> _Required work_
After locating the line containing "The width and height of the screenshot is (1005, 1501).", transcribe that line and all following lines exactly, stopping only at the end of the records.

> _Available records_

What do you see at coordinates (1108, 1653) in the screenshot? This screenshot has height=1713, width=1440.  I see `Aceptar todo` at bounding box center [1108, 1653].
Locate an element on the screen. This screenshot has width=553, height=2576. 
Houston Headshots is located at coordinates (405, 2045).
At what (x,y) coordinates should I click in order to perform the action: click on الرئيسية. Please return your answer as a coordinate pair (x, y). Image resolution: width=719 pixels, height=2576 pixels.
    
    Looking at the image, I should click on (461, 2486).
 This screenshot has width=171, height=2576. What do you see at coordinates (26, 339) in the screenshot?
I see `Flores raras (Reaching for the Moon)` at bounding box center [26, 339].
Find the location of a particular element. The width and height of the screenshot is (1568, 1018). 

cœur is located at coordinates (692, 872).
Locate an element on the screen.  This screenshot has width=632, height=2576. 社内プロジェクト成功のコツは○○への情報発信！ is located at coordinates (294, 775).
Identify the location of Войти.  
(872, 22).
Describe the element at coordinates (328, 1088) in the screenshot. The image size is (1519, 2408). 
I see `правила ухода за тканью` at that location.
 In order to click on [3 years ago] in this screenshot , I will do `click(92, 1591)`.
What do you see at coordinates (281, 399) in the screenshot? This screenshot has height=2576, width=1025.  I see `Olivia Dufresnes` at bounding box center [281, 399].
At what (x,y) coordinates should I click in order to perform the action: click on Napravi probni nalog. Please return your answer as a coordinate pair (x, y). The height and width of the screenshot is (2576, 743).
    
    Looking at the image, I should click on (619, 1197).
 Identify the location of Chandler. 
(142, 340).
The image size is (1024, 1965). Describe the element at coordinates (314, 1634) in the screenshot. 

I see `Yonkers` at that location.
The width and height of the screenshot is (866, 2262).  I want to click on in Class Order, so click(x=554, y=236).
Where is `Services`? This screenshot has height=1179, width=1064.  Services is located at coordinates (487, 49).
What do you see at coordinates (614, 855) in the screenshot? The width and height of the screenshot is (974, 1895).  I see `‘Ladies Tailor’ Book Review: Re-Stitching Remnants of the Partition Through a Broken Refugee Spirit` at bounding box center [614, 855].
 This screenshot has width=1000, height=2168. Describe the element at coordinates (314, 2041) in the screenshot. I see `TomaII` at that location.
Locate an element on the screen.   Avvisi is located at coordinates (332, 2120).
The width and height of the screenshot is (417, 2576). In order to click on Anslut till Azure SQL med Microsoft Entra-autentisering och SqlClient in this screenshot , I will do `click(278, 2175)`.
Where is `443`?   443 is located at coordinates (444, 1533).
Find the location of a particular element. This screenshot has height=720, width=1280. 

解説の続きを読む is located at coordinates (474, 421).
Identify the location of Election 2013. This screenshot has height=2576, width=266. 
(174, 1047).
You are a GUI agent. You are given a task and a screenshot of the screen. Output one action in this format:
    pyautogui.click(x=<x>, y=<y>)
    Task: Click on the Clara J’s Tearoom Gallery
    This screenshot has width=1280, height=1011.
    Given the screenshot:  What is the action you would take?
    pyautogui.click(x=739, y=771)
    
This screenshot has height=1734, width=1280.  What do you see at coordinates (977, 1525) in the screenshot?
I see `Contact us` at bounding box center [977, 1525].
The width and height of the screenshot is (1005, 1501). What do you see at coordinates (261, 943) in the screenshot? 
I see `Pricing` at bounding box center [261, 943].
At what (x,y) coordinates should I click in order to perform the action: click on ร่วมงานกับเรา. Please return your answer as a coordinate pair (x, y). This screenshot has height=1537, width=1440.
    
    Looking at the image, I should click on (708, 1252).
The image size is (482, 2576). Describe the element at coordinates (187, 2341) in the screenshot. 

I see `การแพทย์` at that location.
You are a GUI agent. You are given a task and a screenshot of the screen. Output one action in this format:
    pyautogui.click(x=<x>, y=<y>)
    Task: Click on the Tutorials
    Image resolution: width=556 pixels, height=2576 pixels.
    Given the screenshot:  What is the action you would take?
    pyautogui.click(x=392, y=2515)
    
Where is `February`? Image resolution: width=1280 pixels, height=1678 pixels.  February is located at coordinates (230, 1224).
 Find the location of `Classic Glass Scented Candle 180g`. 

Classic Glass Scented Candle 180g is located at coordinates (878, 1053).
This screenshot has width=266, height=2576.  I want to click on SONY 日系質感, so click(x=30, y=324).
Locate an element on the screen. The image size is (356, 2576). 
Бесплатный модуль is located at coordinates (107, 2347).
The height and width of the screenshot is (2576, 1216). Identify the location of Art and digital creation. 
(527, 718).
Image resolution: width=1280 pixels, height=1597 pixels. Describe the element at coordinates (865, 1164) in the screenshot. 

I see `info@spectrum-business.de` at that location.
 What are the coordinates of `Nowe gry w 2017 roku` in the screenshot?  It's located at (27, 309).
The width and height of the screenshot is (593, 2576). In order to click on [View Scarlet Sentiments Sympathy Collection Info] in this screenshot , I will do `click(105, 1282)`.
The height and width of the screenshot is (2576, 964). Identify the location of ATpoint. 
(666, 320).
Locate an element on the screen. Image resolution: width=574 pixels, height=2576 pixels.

> _Answer section_
The width and height of the screenshot is (1005, 1501). What do you see at coordinates (261, 943) in the screenshot? 
I see `Pricing` at bounding box center [261, 943].
At what (x,y) coordinates should I click in order to perform the action: click on ร่วมงานกับเรา. Please return your answer as a coordinate pair (x, y). This screenshot has height=1537, width=1440.
    
    Looking at the image, I should click on (708, 1252).
The image size is (482, 2576). Describe the element at coordinates (187, 2341) in the screenshot. 

I see `การแพทย์` at that location.
You are a GUI agent. You are given a task and a screenshot of the screen. Output one action in this format:
    pyautogui.click(x=<x>, y=<y>)
    Task: Click on the Tutorials
    Image resolution: width=556 pixels, height=2576 pixels.
    Given the screenshot:  What is the action you would take?
    pyautogui.click(x=392, y=2515)
    
Where is `February`? Image resolution: width=1280 pixels, height=1678 pixels.  February is located at coordinates (230, 1224).
 Find the location of `Classic Glass Scented Candle 180g`. 

Classic Glass Scented Candle 180g is located at coordinates (878, 1053).
This screenshot has width=266, height=2576.  I want to click on SONY 日系質感, so click(x=30, y=324).
Locate an element on the screen. The image size is (356, 2576). 
Бесплатный модуль is located at coordinates (107, 2347).
The height and width of the screenshot is (2576, 1216). Identify the location of Art and digital creation. 
(527, 718).
Image resolution: width=1280 pixels, height=1597 pixels. Describe the element at coordinates (865, 1164) in the screenshot. 

I see `info@spectrum-business.de` at that location.
 What are the coordinates of `Nowe gry w 2017 roku` in the screenshot?  It's located at (27, 309).
The width and height of the screenshot is (593, 2576). In order to click on [View Scarlet Sentiments Sympathy Collection Info] in this screenshot , I will do `click(105, 1282)`.
The height and width of the screenshot is (2576, 964). Identify the location of ATpoint. 
(666, 320).
Locate an element on the screen. Image resolution: width=574 pixels, height=2576 pixels.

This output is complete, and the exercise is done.